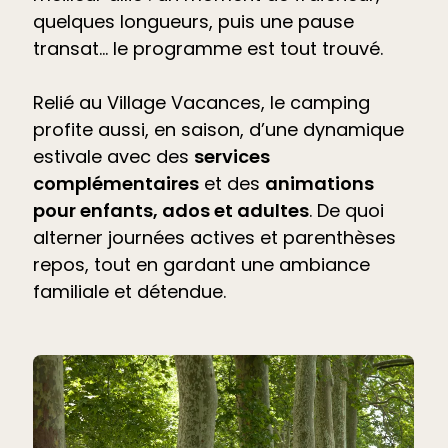
quelques longueurs, puis une pause
transat… le programme est tout trouvé.
Relié au Village Vacances, le camping
profite aussi, en saison, d’une dynamique
estivale avec des
services
complémentaires
et des
animations
pour enfants, ados et adultes
. De quoi
alterner journées actives et parenthèses
repos, tout en gardant une ambiance
familiale et détendue.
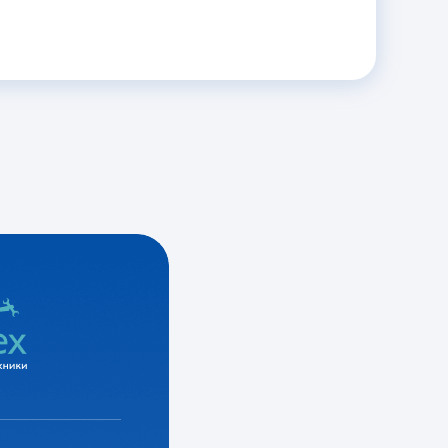
ХОЛОДИЛЬНИК НЕ
ВКЛЮЧАЕТСЯ
Ремонт датчика открытия
дверцы
Замена мотора-
компрессора
Замена пуско-защитного
реле
от 1200 руб.
ХОЛОДИЛЬНИК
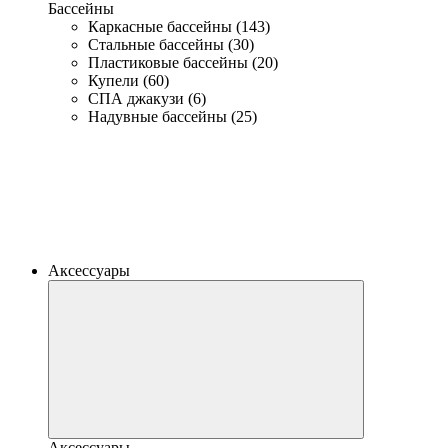
Бассейны
Каркасные бассейны (143)
Стальные бассейны (30)
Пластиковые бассейны (20)
Купели (60)
СПА джакузи (6)
Надувные бассейны (25)
Аксессуары
Аксессуары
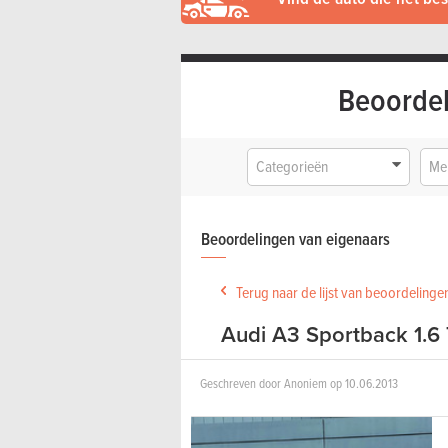
Beoordel
Categorieën
Me
Beoordelingen van eigenaars
Terug naar de lijst van beoordeling
Audi A3 Sportback 1.6 
Geschreven door
Anoniem
op
10.06.2013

### WORK TO COMPLETE
Look through the entries above and list every line containing "tout".

### TASK OUTPUT
transat… le programme est tout trouvé.
repos, tout en gardant une ambiance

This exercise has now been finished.